The reason why Bill Murray will always refuse to work with Ron Howard: “He lost me at that moment”

There’s nobody in Hollywood quite like Bill Murray, and whether or not that’s a good or bad thing remains entirely in the eye of the beholder.

For a lot of people, he’s an influential legend of laconic comedy who deserves his place among the modern greats for his contributions to putting Saturday Night Live on the cultural map before starring in a string of hit movies, including Stripes, Caddyshack, Ghostbusters, Groundhog Day, and more.

His complete avoidance of modern technology, inability to let people contact him unless they know exactly how, and his repeated habit of showing up in the most unexpected places to do the most unexpected things have created an unpredictable and eccentric persona that’s made him a cult hero.

On the other side of the coin is his reputation for being a highly-strung and regularly difficult presence, one who’s made plenty of enemies during his four decades in the spotlight.

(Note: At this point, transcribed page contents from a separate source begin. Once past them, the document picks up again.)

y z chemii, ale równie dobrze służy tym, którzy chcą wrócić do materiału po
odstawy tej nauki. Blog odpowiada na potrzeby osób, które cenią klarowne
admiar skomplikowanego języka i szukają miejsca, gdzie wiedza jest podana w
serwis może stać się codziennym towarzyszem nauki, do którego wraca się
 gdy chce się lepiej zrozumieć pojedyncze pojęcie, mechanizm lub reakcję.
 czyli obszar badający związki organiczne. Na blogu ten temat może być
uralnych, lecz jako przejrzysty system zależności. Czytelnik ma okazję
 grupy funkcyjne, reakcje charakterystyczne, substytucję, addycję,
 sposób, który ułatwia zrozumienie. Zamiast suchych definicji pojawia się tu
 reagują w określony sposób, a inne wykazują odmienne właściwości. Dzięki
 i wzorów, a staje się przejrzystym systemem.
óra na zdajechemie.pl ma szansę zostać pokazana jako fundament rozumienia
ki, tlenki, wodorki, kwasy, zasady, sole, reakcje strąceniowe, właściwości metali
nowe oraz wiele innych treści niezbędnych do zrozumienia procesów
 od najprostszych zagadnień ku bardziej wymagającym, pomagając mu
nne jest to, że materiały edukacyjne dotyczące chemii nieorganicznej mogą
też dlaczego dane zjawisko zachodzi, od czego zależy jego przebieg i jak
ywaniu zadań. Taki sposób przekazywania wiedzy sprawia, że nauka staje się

Murray has feuded with screenwriters, directors, actors, and producers, and the evidence has been gradually mounting up that he might actually be a bit of a dickhead.

He certainly knows how to hold a grudge, anyway, after he’s carried through with his vow to never work with Ron Howard, a pledge he made in the late 1980s. It seems bizarre when the Academy Award-winning director is about the least offensive person in Hollywood, and nobody’s ever had a bad word to say about him either personally or professionally, but he pissed Murray off so much that he’s never been forgiven.

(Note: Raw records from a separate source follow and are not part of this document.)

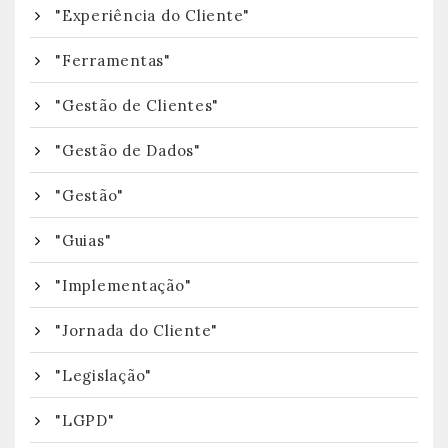
"Experiência do Cliente"
"Ferramentas"
"Gestão de Clientes"
"Gestão de Dados"
"Gestão"
"Guias"
"Implementação"
"Jornada do Cliente"
"Legislação"
"LGPD"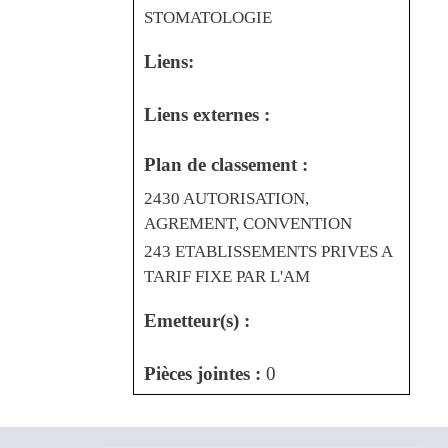
STOMATOLOGIE
Liens:
Liens externes :
Plan de classement :
2430 AUTORISATION,
AGREMENT, CONVENTION
243 ETABLISSEMENTS PRIVES A
TARIF FIXE PAR L'AM
Emetteur(s) :
Pièces jointes :
0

Murray has only helmed one feature in his career, and from the sound of it, he didn’t really want to. 1990’s Quick Change is one of the more underrated entries in the star’s filmography, bombing hard at the box office after audiences proved less than receptive to the heist caper.

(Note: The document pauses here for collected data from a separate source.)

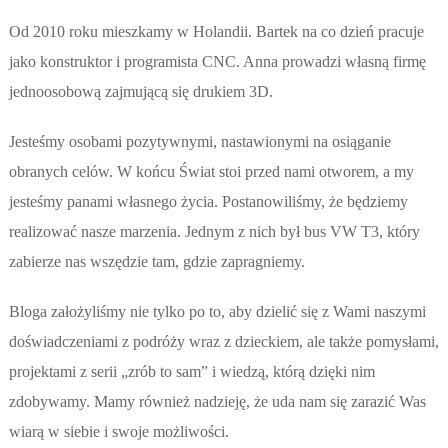
Od 2010 roku mieszkamy w Holandii. Bartek na co dzień pracuje
jako konstruktor i programista CNC. Anna prowadzi własną firmę
jednoosobową zajmującą się drukiem 3D.
Jesteśmy osobami pozytywnymi, nastawionymi na osiąganie
obranych celów. W końcu Świat stoi przed nami otworem, a my
jesteśmy panami własnego życia. Postanowiliśmy, że będziemy
realizować nasze marzenia. Jednym z nich był bus VW T3, który
zabierze nas wszędzie tam, gdzie zapragniemy.
Bloga założyliśmy nie tylko po to, aby dzielić się z Wami naszymi
doświadczeniami z podróży wraz z dzieckiem, ale także pomysłami,
projektami z serii „zrób to sam” i wiedzą, którą dzięki nim
zdobywamy. Mamy również nadzieję, że uda nam się zarazić Was
wiarą w siebie i swoje możliwości.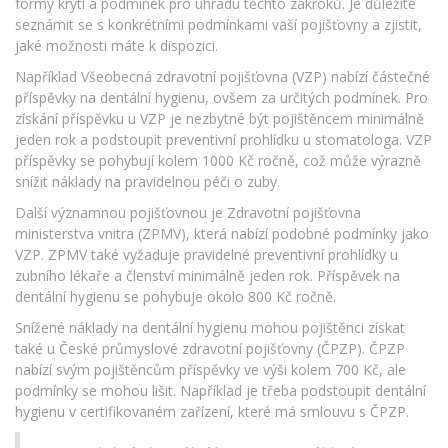
formy krytí a podmínek pro úhradu těchto zákroků. Je důležité
seznámit se s konkrétními podmínkami vaší pojišťovny a zjistit,
jaké možnosti máte k dispozici.
Například Všeobecná zdravotní pojišťovna (VZP) nabízí částečné
příspěvky na dentální hygienu, ovšem za určitých podmínek. Pro
získání příspěvku u VZP je nezbytné být pojištěncem minimálně
jeden rok a podstoupit preventivní prohlídku u stomatologa. VZP
příspěvky se pohybují kolem 1000 Kč ročně, což může výrazně
snížit náklady na pravidelnou péči o zuby.
Další významnou pojišťovnou je Zdravotní pojišťovna
ministerstva vnitra (ZPMV), která nabízí podobné podmínky jako
VZP. ZPMV také vyžaduje pravidelné preventivní prohlídky u
zubního lékaře a členství minimálně jeden rok. Příspěvek na
dentální hygienu se pohybuje okolo 800 Kč ročně.
Snížené náklady na dentální hygienu mohou pojištěnci získat
také u České průmyslové zdravotní pojišťovny (ČPZP). ČPZP
nabízí svým pojištěncům příspěvky ve výši kolem 700 Kč, ale
podmínky se mohou lišit. Například je třeba podstoupit dentální
hygienu v certifikovaném zařízení, které má smlouvu s ČPZP.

At the time, Howard was already an established name in the business with Splash, Cocoon, Willow, and Parenthood under his belt, and Murray was confident he was the perfect candidate to take the reins on Quick Change after his first choice, Jonathan Demme, had politely declined.

“We asked Ron Howard because Ron Howard had made something that I thought was funny,” he told GQ. “He made a funny movie back then; I can’t remember what it was. And he said he didn’t know who to root for in the script. And I was like, ‘Hooooooo’. He lost me at that moment. I’ve never gone back to him since.”

Technically, Murray and Howard have worked on the same picture since Quick Change, but they were never forced to cross paths. The former played the leading live-action role in the disastrous Osmosis Jones, while the latter voiced the animated character Tom Colonic. Beyond that, though, he’s been a man of his word and never once considered Howard as a potential creative partner.